▸ **SOURCE DATA**:
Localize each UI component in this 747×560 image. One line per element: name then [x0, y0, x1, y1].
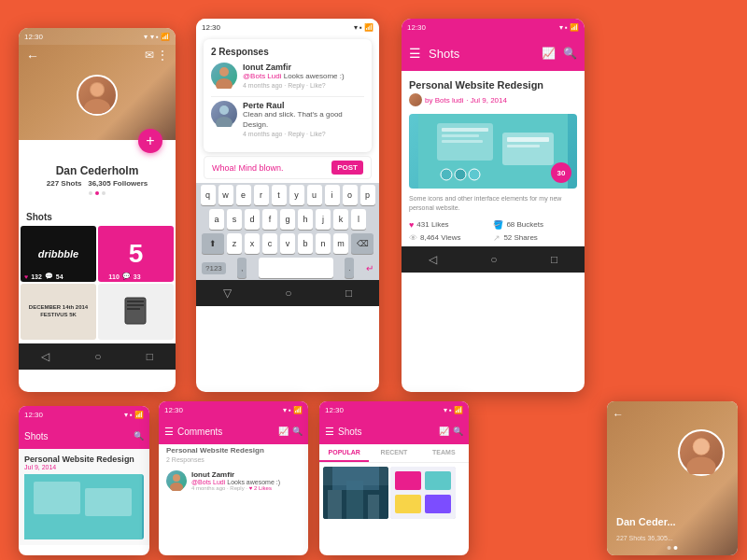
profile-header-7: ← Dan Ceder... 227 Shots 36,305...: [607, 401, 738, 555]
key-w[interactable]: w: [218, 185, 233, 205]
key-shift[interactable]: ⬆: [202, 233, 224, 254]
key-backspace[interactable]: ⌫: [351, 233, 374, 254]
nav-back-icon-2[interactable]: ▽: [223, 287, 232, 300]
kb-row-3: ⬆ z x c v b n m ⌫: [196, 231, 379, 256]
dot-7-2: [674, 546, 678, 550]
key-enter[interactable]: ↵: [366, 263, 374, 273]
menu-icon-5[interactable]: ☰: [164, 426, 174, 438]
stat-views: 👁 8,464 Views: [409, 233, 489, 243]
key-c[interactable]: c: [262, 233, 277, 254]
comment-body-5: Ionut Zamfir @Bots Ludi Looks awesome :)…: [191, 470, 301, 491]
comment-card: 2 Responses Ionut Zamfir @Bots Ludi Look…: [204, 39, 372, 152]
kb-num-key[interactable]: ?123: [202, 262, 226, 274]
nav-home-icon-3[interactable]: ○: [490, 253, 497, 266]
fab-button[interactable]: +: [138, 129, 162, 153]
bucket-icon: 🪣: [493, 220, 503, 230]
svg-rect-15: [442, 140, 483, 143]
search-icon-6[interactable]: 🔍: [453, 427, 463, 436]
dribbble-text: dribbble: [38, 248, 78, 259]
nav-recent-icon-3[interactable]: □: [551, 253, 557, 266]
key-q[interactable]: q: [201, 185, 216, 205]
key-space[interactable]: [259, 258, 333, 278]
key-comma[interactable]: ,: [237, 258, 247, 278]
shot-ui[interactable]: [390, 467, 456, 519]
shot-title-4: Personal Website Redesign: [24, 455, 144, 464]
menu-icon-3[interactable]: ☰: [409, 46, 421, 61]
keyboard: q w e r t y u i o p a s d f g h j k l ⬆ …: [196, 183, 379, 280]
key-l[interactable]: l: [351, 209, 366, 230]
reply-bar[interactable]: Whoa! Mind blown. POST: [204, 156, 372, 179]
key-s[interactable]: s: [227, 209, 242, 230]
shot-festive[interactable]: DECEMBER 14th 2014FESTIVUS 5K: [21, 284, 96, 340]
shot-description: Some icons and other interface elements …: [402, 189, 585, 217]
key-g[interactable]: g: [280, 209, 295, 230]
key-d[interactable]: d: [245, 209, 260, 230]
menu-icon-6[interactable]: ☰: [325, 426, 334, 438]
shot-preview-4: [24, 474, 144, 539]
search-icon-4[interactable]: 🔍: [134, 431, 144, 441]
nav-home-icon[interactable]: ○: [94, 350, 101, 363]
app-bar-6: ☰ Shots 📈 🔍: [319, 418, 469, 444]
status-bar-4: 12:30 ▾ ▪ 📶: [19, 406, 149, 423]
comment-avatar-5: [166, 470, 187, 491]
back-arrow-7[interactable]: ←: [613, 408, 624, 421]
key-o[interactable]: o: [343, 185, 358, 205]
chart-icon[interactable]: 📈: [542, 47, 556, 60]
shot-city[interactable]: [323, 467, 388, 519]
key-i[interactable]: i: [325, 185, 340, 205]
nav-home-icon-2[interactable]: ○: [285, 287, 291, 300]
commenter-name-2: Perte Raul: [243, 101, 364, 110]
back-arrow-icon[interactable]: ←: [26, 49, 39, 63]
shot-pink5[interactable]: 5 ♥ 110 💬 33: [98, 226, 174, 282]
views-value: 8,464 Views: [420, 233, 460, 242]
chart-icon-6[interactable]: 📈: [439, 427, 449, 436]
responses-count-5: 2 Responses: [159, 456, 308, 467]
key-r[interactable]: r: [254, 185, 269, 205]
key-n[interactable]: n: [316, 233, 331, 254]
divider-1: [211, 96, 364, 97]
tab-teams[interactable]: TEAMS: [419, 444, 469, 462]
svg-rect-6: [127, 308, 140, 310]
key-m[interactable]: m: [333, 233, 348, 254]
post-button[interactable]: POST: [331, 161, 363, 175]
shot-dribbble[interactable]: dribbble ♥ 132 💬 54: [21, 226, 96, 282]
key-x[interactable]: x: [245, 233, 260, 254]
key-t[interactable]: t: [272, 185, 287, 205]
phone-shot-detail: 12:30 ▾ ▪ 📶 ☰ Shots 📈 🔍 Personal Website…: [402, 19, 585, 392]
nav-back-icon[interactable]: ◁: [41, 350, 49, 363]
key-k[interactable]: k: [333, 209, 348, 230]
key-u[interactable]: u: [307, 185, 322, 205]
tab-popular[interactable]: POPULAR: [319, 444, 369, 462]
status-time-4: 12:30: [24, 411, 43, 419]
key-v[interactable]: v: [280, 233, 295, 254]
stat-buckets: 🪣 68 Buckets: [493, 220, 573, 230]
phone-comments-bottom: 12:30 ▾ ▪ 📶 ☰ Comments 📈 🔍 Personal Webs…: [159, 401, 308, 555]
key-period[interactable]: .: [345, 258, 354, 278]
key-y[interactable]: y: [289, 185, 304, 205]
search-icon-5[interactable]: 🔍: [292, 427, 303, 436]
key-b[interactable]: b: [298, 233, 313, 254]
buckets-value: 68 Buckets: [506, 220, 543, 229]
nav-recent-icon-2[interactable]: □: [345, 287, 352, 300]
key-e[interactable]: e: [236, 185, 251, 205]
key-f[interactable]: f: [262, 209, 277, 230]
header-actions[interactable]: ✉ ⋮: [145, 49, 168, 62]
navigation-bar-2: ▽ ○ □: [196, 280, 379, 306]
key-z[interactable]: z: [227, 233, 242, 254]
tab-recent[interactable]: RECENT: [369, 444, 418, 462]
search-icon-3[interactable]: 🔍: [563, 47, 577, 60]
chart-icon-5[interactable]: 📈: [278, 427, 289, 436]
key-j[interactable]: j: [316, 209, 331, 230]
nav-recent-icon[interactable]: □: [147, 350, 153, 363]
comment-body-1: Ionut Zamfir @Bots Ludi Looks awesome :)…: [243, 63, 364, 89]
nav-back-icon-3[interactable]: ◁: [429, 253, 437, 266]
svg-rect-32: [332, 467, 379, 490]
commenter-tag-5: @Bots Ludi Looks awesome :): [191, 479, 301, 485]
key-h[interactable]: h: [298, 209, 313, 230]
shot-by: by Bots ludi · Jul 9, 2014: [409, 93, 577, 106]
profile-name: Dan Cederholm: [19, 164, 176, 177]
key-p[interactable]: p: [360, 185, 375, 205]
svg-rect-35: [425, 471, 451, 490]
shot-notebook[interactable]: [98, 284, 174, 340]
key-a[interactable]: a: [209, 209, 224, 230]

▸ **WORK INSTRUCTIONS**: No pictures belong in the copy; output every record exactly.

▸ **EXERCISE ANSWER**:
Localize each UI component in this 747×560 image. One line per element: name then [x0, y0, x1, y1].
profile-header-7: ← Dan Ceder... 227 Shots 36,305...: [607, 401, 738, 555]
key-w[interactable]: w: [218, 185, 233, 205]
key-shift[interactable]: ⬆: [202, 233, 224, 254]
key-backspace[interactable]: ⌫: [351, 233, 374, 254]
nav-back-icon-2[interactable]: ▽: [223, 287, 232, 300]
kb-row-3: ⬆ z x c v b n m ⌫: [196, 231, 379, 256]
dot-7-2: [674, 546, 678, 550]
key-enter[interactable]: ↵: [366, 263, 374, 273]
menu-icon-5[interactable]: ☰: [164, 426, 174, 438]
stat-views: 👁 8,464 Views: [409, 233, 489, 243]
key-c[interactable]: c: [262, 233, 277, 254]
comment-body-5: Ionut Zamfir @Bots Ludi Looks awesome :)…: [191, 470, 301, 491]
comment-card: 2 Responses Ionut Zamfir @Bots Ludi Look…: [204, 39, 372, 152]
kb-num-key[interactable]: ?123: [202, 262, 226, 274]
nav-home-icon-3[interactable]: ○: [490, 253, 497, 266]
fab-button[interactable]: +: [138, 129, 162, 153]
bucket-icon: 🪣: [493, 220, 503, 230]
svg-rect-15: [442, 140, 483, 143]
search-icon-6[interactable]: 🔍: [453, 427, 463, 436]
dribbble-text: dribbble: [38, 248, 78, 259]
nav-recent-icon-3[interactable]: □: [551, 253, 557, 266]
key-q[interactable]: q: [201, 185, 216, 205]
key-space[interactable]: [259, 258, 333, 278]
key-comma[interactable]: ,: [237, 258, 247, 278]
shot-ui[interactable]: [390, 467, 456, 519]
shot-title-4: Personal Website Redesign: [24, 455, 144, 464]
menu-icon-3[interactable]: ☰: [409, 46, 421, 61]
keyboard: q w e r t y u i o p a s d f g h j k l ⬆ …: [196, 183, 379, 280]
key-l[interactable]: l: [351, 209, 366, 230]
reply-bar[interactable]: Whoa! Mind blown. POST: [204, 156, 372, 179]
key-s[interactable]: s: [227, 209, 242, 230]
shot-festive[interactable]: DECEMBER 14th 2014FESTIVUS 5K: [21, 284, 96, 340]
shot-description: Some icons and other interface elements …: [402, 189, 585, 217]
key-g[interactable]: g: [280, 209, 295, 230]
key-d[interactable]: d: [245, 209, 260, 230]
menu-icon-6[interactable]: ☰: [325, 426, 334, 438]
shot-preview-4: [24, 474, 144, 539]
search-icon-4[interactable]: 🔍: [134, 431, 144, 441]
nav-home-icon[interactable]: ○: [94, 350, 101, 363]
app-bar-6: ☰ Shots 📈 🔍: [319, 418, 469, 444]
status-bar-4: 12:30 ▾ ▪ 📶: [19, 406, 149, 423]
comment-avatar-5: [166, 470, 187, 491]
back-arrow-7[interactable]: ←: [613, 408, 624, 421]
key-o[interactable]: o: [343, 185, 358, 205]
chart-icon[interactable]: 📈: [542, 47, 556, 60]
shot-city[interactable]: [323, 467, 388, 519]
key-i[interactable]: i: [325, 185, 340, 205]
nav-home-icon-2[interactable]: ○: [285, 287, 291, 300]
commenter-name-2: Perte Raul: [243, 101, 364, 110]
back-arrow-icon[interactable]: ←: [26, 49, 39, 63]
shot-pink5[interactable]: 5 ♥ 110 💬 33: [98, 226, 174, 282]
views-value: 8,464 Views: [420, 233, 460, 242]
chart-icon-6[interactable]: 📈: [439, 427, 449, 436]
responses-count-5: 2 Responses: [159, 456, 308, 467]
key-r[interactable]: r: [254, 185, 269, 205]
key-n[interactable]: n: [316, 233, 331, 254]
divider-1: [211, 96, 364, 97]
tab-teams[interactable]: TEAMS: [419, 444, 469, 462]
svg-rect-6: [127, 308, 140, 310]
key-m[interactable]: m: [333, 233, 348, 254]
post-button[interactable]: POST: [331, 161, 363, 175]
shot-dribbble[interactable]: dribbble ♥ 132 💬 54: [21, 226, 96, 282]
key-x[interactable]: x: [245, 233, 260, 254]
key-t[interactable]: t: [272, 185, 287, 205]
phone-shot-detail: 12:30 ▾ ▪ 📶 ☰ Shots 📈 🔍 Personal Website…: [402, 19, 585, 392]
nav-back-icon[interactable]: ◁: [41, 350, 49, 363]
key-k[interactable]: k: [333, 209, 348, 230]
key-u[interactable]: u: [307, 185, 322, 205]
tab-popular[interactable]: POPULAR: [319, 444, 369, 462]
status-time-4: 12:30: [24, 411, 43, 419]
key-v[interactable]: v: [280, 233, 295, 254]
stat-buckets: 🪣 68 Buckets: [493, 220, 573, 230]
phone-comments-bottom: 12:30 ▾ ▪ 📶 ☰ Comments 📈 🔍 Personal Webs…: [159, 401, 308, 555]
key-period[interactable]: .: [345, 258, 354, 278]
key-y[interactable]: y: [289, 185, 304, 205]
search-icon-5[interactable]: 🔍: [292, 427, 303, 436]
key-b[interactable]: b: [298, 233, 313, 254]
buckets-value: 68 Buckets: [506, 220, 543, 229]
nav-recent-icon-2[interactable]: □: [345, 287, 352, 300]
key-e[interactable]: e: [236, 185, 251, 205]
key-f[interactable]: f: [262, 209, 277, 230]
header-actions[interactable]: ✉ ⋮: [145, 49, 168, 62]
navigation-bar-2: ▽ ○ □: [196, 280, 379, 306]
key-z[interactable]: z: [227, 233, 242, 254]
tab-recent[interactable]: RECENT: [369, 444, 418, 462]
search-icon-3[interactable]: 🔍: [563, 47, 577, 60]
chart-icon-5[interactable]: 📈: [278, 427, 289, 436]
key-j[interactable]: j: [316, 209, 331, 230]
nav-recent-icon[interactable]: □: [147, 350, 153, 363]
comment-body-1: Ionut Zamfir @Bots Ludi Looks awesome :)…: [243, 63, 364, 89]
nav-back-icon-3[interactable]: ◁: [429, 253, 437, 266]
svg-rect-32: [332, 467, 379, 490]
commenter-tag-5: @Bots Ludi Looks awesome :): [191, 479, 301, 485]
key-h[interactable]: h: [298, 209, 313, 230]
shot-by: by Bots ludi · Jul 9, 2014: [409, 93, 577, 106]
profile-name: Dan Cederholm: [19, 164, 176, 177]
key-p[interactable]: p: [360, 185, 375, 205]
svg-rect-35: [425, 471, 451, 490]
shot-notebook[interactable]: [98, 284, 174, 340]
key-a[interactable]: a: [209, 209, 224, 230]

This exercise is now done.